When I heard Obama was going to take another swipe at banks today, I dismissed it as another meaningless gesture like last week's TARP tax initiative.  Wall Street's been on a streak in the new year, betting big that Scott Brown's win means Obama won't be able to even do the meaningless gestures anymore.

I've also been saying that Paul Volcker is the best weapon Obama has in his arsenal when it comes to doing real reform against the banksters.  Obama has been all but ignoring him totally in favor of Larry Summers.  Earlier this year I argued Volcker should say "listen to me or I'm out" and like Colin Powell did resign instead of being used as a tool by an administration that didn't believe a word he was saying.

Apparently Obama really did gain one of the lessons of Scott Brown's win this week:  Obama has been losing the populist fight on the banksters, so now finally he turns to Paul Volcker.
But Paul Volcker is back. Big time. Reportedly on the margins of the Obama administration even in his current role as an adviser, "the tall guy behind me," in the words Thursday of President Barack Obama, is back on stage figuratively and literally.

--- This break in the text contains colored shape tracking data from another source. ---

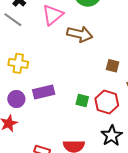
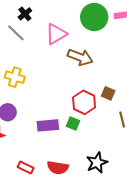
purple rectangle: (44, 92) -> (48, 125), moved
red hexagon: (107, 102) -> (84, 102), moved

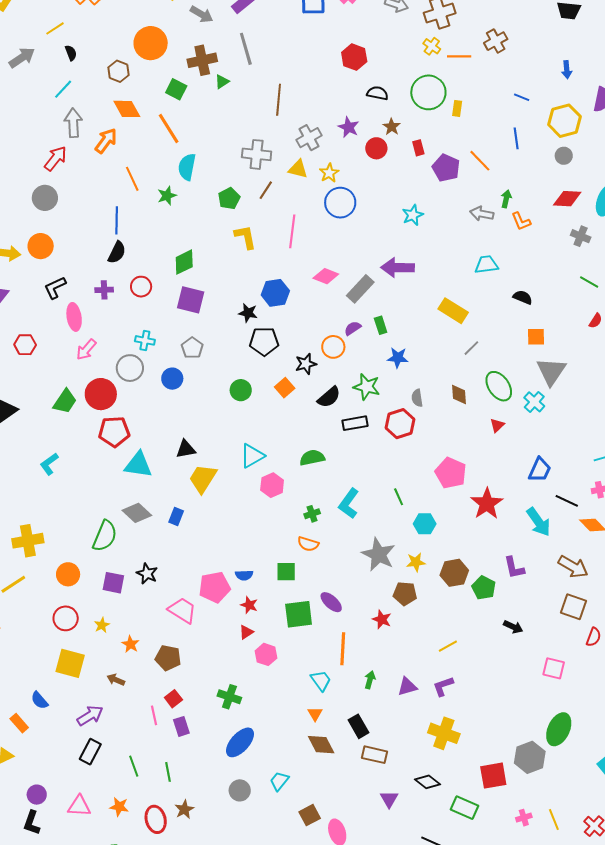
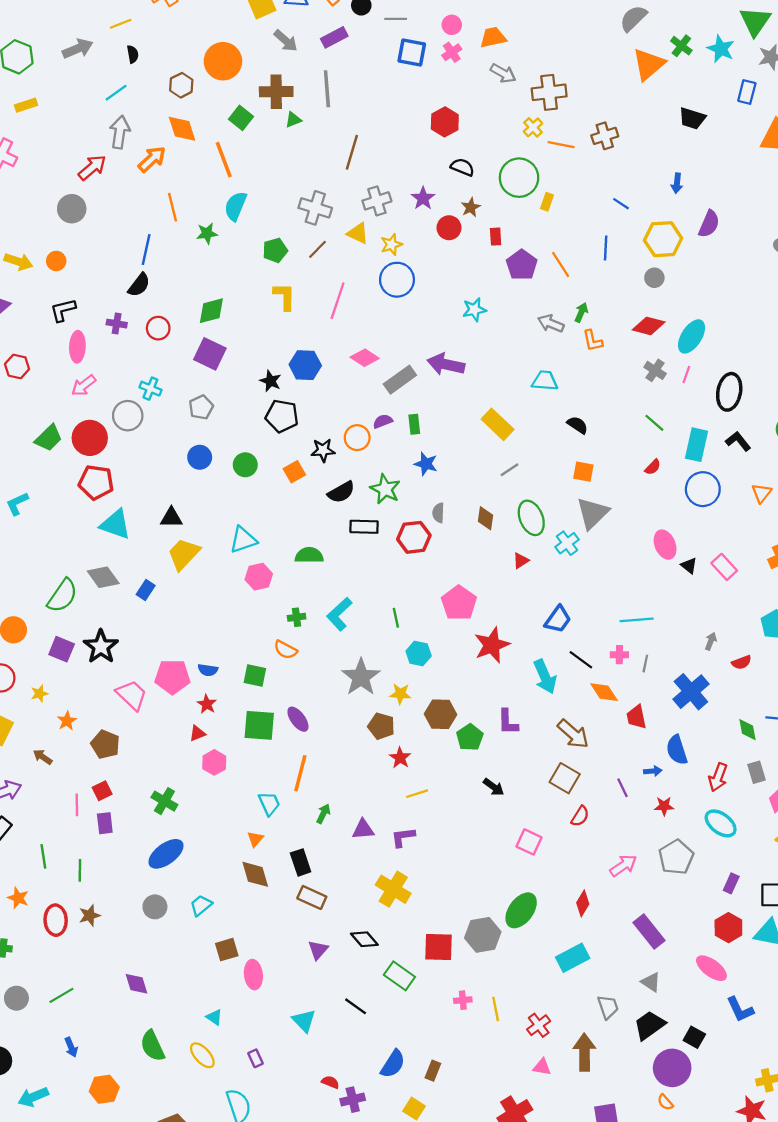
orange circle: (41, 246) -> (56, 261), size x0.7
blue circle: (172, 379) -> (200, 457), moved
black star: (147, 574) -> (101, 647), size x1.4
red star: (382, 619) -> (400, 758), moved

As the president announced two major initiatives that would radically change the world of America's big banks, he was flanked by Treasury Secretary Timothy Geithner and adviser Larry Summers. He also had with him two key Congressional leaders, Rep. Barney Frank (D., Mass.) and Sen. Christopher Dodd (D., Conn.).
But importantly, the president had Mr. Volcker, and he had another regulatory veteran who's been a straight shooter unbound by ideological restraints or misplaced party fealty.

That's William Donaldson, former head of the Securities and Exchange Commission. President Obama thanked both Mr. Volcker and Mr. Donaldson for their counsel, which, given the nature of the Obama proposals, was "old school" in more senses than simply a reference to the vast combined financial experience of both men. Agree with it or not, the "Volcker Rule," enunciated by the president Thursday—which would keep a bank from having anything to do with investment vehicles such as hedge or private equity funds— certainly signals Mr. Volcker's return.

It is a fascinating resurrection. Mr. Volcker himself hasn't changed his thinking. What has changed is the environment. The heavy, popular furor as big bank profits and big bonuses are rolled out likely played a role in the new Obama plan. That plan includes flat-out limits on bank size and restrictions on industry consolidation.
I'm happy to say I was wrong.  The Volcker rules, such as they are, are a major step towards what I've been saying Obama needed to do since day one:  restore the separation between bank and investment house that Glass-Steagall provided.

If you have any doubts as to how concerned Wall Street is right now, the Dow lost over 200 points in its worst day in almost eight months, and its worst two day drop since June, giving back all the Scott Brown gains and more.

On Tuesday, Wall Street was betting on Brown ending Obama's crusade against the banksters for good.  They bet and lost yesterday and today.  There's a new Sheriff in town, and his name is Paul Volcker.

The problem is, as James Kwak over at Baseline Scnario says, there's even less chance now of this financial reform passing the Republican party's 41 blockade in the Senate.  But this means that the Republicans are the party of Wall Street, not the Democrats.  And that's what Obama should have done in February.

It's a start.  Even Krugman admits it's a positive sign.  More Volcker, please.